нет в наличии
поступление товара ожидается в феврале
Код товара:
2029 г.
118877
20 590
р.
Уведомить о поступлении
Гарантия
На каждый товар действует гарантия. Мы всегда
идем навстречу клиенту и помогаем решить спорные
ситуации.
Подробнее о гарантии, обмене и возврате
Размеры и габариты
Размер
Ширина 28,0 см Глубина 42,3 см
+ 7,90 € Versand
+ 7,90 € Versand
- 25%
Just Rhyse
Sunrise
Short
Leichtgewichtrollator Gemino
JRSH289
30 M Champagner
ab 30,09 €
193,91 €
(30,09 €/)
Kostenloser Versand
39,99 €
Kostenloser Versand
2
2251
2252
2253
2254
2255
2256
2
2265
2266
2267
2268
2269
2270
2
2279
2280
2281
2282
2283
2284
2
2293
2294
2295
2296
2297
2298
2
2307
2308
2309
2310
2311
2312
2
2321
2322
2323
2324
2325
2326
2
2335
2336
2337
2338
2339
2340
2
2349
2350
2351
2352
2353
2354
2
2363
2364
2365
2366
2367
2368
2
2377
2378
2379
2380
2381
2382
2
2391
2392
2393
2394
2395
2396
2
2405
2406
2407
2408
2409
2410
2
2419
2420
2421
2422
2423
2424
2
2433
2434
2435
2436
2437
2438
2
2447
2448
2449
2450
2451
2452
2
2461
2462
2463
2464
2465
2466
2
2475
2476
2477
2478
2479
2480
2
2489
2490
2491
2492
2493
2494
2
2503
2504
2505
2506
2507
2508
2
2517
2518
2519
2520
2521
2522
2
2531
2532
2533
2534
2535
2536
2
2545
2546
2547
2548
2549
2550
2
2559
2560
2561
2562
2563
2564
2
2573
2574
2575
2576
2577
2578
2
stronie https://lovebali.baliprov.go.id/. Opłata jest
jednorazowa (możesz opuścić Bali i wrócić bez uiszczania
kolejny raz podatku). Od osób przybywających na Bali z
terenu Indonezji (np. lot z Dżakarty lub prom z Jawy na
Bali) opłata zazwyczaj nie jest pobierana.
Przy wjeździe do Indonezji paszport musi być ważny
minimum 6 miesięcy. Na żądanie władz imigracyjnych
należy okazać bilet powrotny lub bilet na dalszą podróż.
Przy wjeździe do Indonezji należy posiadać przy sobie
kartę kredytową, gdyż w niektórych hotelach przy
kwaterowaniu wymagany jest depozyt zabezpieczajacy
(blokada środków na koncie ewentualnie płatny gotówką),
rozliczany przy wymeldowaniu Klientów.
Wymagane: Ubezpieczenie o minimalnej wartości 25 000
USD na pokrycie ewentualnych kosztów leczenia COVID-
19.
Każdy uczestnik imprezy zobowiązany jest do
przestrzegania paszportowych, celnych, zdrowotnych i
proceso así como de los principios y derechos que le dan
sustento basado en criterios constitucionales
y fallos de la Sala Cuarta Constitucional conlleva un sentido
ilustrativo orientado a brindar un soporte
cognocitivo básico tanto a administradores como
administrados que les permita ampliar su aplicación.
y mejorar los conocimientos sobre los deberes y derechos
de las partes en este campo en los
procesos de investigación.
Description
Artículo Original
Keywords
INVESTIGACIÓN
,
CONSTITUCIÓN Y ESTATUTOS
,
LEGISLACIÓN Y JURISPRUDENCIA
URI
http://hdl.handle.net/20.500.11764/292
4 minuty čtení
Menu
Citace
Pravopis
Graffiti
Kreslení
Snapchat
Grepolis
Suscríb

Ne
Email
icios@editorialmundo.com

--
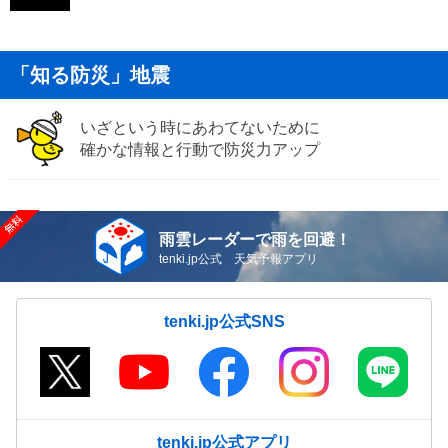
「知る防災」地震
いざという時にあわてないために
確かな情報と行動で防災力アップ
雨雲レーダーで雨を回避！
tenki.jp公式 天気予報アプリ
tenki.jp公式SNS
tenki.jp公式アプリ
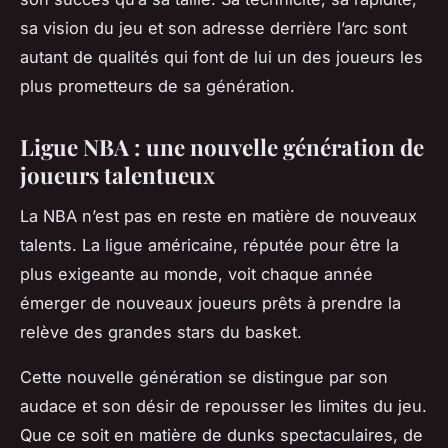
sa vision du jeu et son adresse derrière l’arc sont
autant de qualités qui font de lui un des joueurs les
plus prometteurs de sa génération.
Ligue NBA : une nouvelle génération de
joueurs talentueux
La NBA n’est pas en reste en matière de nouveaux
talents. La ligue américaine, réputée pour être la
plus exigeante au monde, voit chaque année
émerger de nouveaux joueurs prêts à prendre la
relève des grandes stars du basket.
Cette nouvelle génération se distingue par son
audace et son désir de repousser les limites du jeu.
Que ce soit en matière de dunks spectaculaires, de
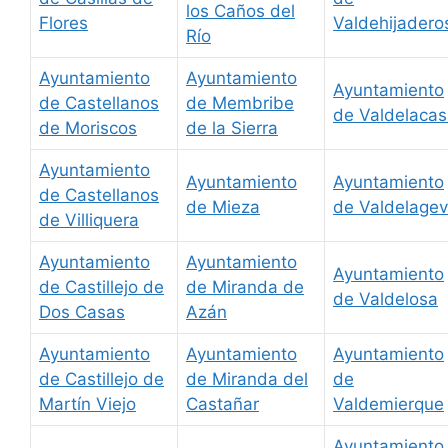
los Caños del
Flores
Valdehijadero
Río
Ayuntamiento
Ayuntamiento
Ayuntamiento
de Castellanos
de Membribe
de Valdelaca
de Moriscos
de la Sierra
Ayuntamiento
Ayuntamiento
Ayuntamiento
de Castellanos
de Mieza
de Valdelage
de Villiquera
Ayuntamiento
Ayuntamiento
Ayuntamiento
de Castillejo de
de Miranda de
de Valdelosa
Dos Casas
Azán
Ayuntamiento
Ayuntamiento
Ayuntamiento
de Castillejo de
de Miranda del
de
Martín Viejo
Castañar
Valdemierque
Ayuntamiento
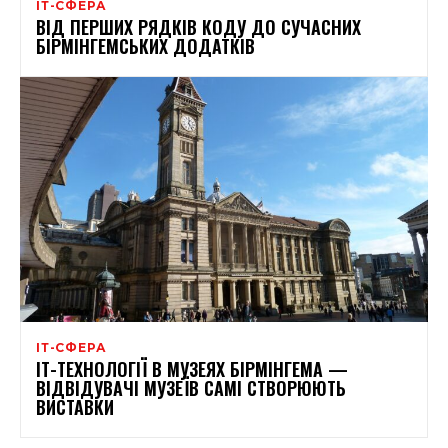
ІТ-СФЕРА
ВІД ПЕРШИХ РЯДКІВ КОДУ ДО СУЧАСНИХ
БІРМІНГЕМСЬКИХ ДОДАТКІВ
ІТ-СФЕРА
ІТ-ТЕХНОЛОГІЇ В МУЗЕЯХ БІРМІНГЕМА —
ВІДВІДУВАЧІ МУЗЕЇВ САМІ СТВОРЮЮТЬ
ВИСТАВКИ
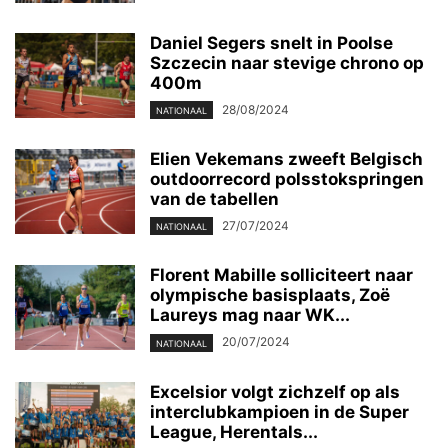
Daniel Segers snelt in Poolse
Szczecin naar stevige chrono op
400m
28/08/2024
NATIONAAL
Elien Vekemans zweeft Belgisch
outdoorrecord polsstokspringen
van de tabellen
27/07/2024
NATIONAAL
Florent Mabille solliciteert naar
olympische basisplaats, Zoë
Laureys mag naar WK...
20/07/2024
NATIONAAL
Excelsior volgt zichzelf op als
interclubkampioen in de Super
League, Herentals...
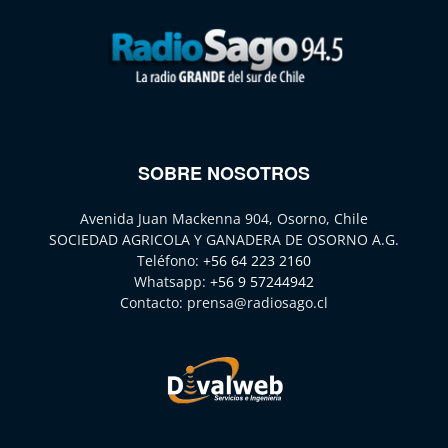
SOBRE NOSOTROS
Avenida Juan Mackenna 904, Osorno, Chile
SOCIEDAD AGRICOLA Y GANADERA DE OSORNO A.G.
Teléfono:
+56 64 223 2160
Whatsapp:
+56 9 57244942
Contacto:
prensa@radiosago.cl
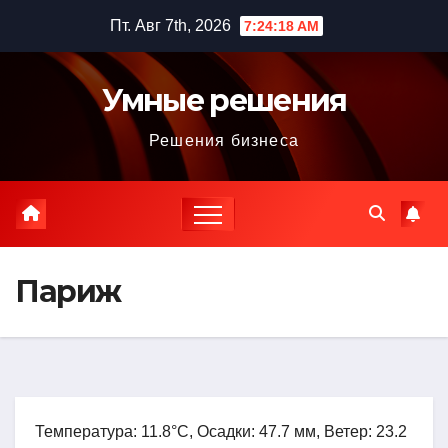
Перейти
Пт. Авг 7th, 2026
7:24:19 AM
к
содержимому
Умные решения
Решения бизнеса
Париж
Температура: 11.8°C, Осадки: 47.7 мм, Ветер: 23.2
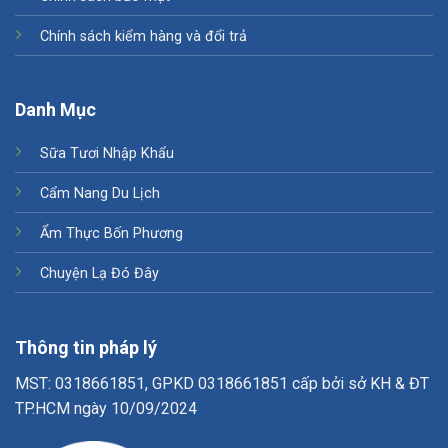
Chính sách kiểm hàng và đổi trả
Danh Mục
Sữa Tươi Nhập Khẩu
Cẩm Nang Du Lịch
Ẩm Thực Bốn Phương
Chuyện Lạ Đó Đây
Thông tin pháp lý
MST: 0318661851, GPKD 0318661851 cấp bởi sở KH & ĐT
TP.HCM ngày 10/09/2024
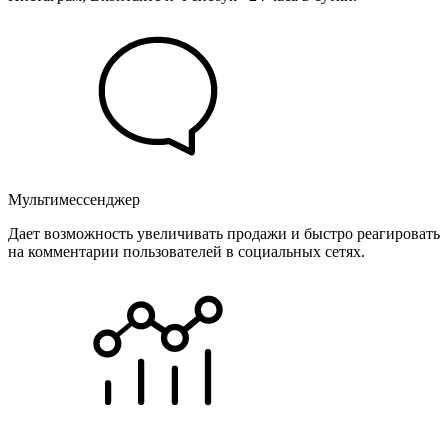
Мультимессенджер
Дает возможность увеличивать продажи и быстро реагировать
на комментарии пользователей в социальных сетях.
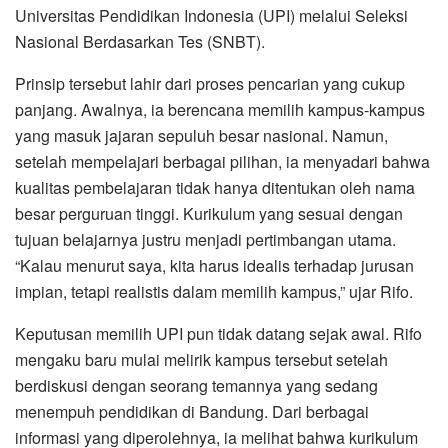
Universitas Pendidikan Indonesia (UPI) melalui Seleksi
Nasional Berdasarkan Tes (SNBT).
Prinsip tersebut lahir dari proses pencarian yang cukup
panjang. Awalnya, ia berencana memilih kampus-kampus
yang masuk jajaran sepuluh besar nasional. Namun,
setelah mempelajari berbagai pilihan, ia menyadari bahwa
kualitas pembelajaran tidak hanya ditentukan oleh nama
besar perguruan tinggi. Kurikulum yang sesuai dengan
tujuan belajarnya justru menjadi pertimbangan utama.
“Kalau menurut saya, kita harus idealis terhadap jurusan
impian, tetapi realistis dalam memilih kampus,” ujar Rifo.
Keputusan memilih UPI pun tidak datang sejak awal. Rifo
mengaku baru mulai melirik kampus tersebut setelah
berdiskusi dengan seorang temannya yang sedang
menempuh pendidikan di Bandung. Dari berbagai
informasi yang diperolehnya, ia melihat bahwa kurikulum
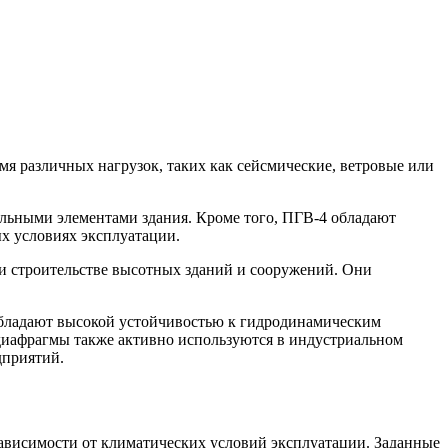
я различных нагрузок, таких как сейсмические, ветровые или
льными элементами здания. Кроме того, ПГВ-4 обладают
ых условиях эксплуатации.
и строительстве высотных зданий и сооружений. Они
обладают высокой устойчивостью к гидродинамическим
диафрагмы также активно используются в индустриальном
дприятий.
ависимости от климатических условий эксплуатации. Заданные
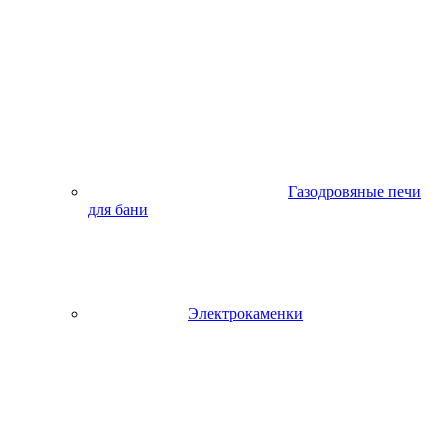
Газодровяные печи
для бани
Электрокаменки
* * *
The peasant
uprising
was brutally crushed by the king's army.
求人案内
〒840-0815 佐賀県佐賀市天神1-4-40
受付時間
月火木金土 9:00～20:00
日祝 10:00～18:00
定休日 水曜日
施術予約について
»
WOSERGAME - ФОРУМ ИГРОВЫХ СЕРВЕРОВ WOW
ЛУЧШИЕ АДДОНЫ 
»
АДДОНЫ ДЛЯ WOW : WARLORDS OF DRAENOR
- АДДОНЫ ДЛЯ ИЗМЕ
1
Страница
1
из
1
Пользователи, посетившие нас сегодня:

Try it:
The expected answer is a copy of each line in the listing above that contains "naar".

Reply:
Szczecin naar stevige chrono op
Florent Mabille solliciteert naar
Laureys mag naar WK...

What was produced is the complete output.